Montanans protest arrest of nuns who staged antiwar action

By JOHN HARRINGTON, IR Staff Writer - 07/27/03

(Photo by John Harrington, IR Staff) Peace Seekers from Helena, Bozeman, Butte and Missoula form a prayer circle outside a missile silo in central Lewis and Clark County Saturday.
Under the watchful eyes and video cameras of Air Force security at nuclear missile site G-6 in central Lewis and Clark County, around 20 Montanans on Saturday protested the sentencing of three nuns in Colorado for a similar antiwar action.

The local protest was one of several at missile silos throughout the high plains and came one day after the nuns, Jackie Hudson, 68, Ardeth Platte, 66, and Carol Gilbert, 55, were sentenced in Denver to 30 to 41 months in prison for cutting the fence around a Colorado missile installation last October, beating on the missile cover with hammers and painting a cross with their blood on the structure.

A federal judge Friday sentenced Hudson to 2½ years, Platte to almost 3½ years and Gilbert to two years and nine months. All three were given three years of supervised probation. Prosecutors said they hoped the sentences would deter others from similar protests.

"We're here on a serious mission to support three Catholic nuns who we feel are unjustly in prison for their symbolic actions at a missile site in Colorado," said Frank Kromkowski of the Helena Peace Seekers. "We believe this missile is a violation of international law as a weapon of mass destruction."

Members of the Helena organization were joined by protesters from sister chapters in Butte, Missoula and Bozeman. They caravaned to the silo, about 15 miles northwest of Wolf Creek, after a prayer service Saturday morning at St. Paul's Methodist Church.

Once at the site, the group prayed and chanted before spreading wildflower seeds on the ground outside the fenced ranchland that contains the silo complex.

"We are sowing these seeds to begin to reclaim this ground for legal uses," Kromkowski said.

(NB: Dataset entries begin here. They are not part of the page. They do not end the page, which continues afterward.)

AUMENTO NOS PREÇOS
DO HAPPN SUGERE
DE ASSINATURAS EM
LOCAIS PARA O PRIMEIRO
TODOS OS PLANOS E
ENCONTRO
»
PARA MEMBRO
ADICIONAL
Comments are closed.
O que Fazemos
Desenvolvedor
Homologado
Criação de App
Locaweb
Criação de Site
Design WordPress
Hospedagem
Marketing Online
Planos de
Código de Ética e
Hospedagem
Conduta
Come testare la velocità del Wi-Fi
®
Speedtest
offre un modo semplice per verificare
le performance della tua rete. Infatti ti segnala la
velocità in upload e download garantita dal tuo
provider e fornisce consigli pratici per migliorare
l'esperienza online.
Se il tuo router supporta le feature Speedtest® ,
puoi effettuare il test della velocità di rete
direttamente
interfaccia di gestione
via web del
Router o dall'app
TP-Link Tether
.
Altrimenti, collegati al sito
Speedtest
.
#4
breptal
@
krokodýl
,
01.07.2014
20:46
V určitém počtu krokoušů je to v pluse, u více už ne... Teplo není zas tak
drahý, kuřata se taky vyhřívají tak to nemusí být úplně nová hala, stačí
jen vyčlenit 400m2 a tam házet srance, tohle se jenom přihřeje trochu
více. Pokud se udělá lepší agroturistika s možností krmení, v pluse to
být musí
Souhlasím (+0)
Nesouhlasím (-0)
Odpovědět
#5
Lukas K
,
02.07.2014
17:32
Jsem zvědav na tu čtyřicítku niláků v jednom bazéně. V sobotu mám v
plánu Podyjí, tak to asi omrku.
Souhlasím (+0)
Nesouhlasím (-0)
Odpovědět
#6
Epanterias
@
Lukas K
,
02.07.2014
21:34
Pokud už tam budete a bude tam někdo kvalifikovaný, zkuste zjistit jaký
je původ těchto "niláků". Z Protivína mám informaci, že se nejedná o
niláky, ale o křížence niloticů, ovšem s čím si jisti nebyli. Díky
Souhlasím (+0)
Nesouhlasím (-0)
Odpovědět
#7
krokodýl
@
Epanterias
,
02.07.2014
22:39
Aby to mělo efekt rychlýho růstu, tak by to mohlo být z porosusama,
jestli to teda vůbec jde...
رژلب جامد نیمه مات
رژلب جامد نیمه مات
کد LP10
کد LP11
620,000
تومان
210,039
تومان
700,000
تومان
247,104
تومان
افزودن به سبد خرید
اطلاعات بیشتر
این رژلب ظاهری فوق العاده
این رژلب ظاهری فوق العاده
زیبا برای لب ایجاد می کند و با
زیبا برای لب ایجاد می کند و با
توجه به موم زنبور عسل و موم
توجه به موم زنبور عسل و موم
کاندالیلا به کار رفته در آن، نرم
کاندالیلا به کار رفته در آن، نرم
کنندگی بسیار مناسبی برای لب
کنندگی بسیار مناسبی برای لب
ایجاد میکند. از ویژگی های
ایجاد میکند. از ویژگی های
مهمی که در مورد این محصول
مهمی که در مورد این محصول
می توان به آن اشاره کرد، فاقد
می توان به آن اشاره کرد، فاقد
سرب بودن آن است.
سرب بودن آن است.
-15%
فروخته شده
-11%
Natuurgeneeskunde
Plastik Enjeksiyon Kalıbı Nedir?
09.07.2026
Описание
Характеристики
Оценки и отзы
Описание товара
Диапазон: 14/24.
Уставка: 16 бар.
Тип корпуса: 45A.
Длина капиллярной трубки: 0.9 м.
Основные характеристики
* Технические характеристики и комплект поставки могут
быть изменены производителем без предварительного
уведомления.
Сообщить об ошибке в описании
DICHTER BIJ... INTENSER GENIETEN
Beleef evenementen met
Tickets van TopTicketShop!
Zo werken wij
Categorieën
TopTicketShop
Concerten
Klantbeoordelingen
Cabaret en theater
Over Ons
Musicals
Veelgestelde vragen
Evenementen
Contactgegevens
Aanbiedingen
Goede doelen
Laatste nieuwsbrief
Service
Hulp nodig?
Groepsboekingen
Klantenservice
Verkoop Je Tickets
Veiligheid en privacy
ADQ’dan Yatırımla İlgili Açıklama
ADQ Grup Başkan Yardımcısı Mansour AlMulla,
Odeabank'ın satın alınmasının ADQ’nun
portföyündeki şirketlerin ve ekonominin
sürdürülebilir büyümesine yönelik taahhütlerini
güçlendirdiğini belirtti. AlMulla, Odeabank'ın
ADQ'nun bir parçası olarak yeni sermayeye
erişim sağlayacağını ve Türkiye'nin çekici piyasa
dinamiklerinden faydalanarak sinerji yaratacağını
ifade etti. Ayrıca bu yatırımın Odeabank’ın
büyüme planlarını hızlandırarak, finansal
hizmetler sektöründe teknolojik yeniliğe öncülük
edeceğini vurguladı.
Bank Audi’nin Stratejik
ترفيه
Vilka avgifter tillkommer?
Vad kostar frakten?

Then, a half-dozen members of the group entered the gated ranch property and walked around the perimeter of the missile installation, shadowed by security the whole way.

Upon thier arrival at the missile site, the Peace Seekers were met by several members of the Air Force, which had contacted the group earlier in the week and offered medical aid, water and anything else the protesters might need.

At the outset, protesters and Air Force representatives met face to face in something resembling a coin toss before a football game. A military attorney explained the property rights inside each of two fences surrounding the missile and the potential penalties for trespassing on the missile site, while the Peace Seekers explained their mission and their opposition to nuclear weapons.

"We have two priorities - safety and security," said Capt. David Kurle, chief of public affairs for Malmstrom Air Force Base in Great Falls. "The safety of the citizens who have a right to be out here protesting and the security of our facility and equipment."

The missile is one of an estimated nine buried in the county (along with a launch control center) and one of 200 under the command of Malmstrom. The Minuteman III intercontinental ballistic missile has a range of some 6,000 miles and contains up to three warheads.

The military has 500 active Minuteman silos, with the others scattered on the northern plains near bases in Wyoming and North Dakota.

"I would like to see the United States welcome international inspectors," said former Montana State University chemistry professor Reed Howald. "I don't think (the missiles) are illegal. They were here for a purpose, but that purpose does not exist."

At the end of the protest, Kurle seemed relieved that the event went off without incident.

"It's important in a situation like this that two groups respect each other, and that's what happened today," he said.

"They were cordial, and we have no animosity, expressed or intended, toward them," Kromkowski said of the Air Force presence. "We said to them that they are not our enemy, and we hate to see them in the position of defending this violation of international law."

Similar protests were held in Colorado and Nebraska.

The Associated Press contributed to this report.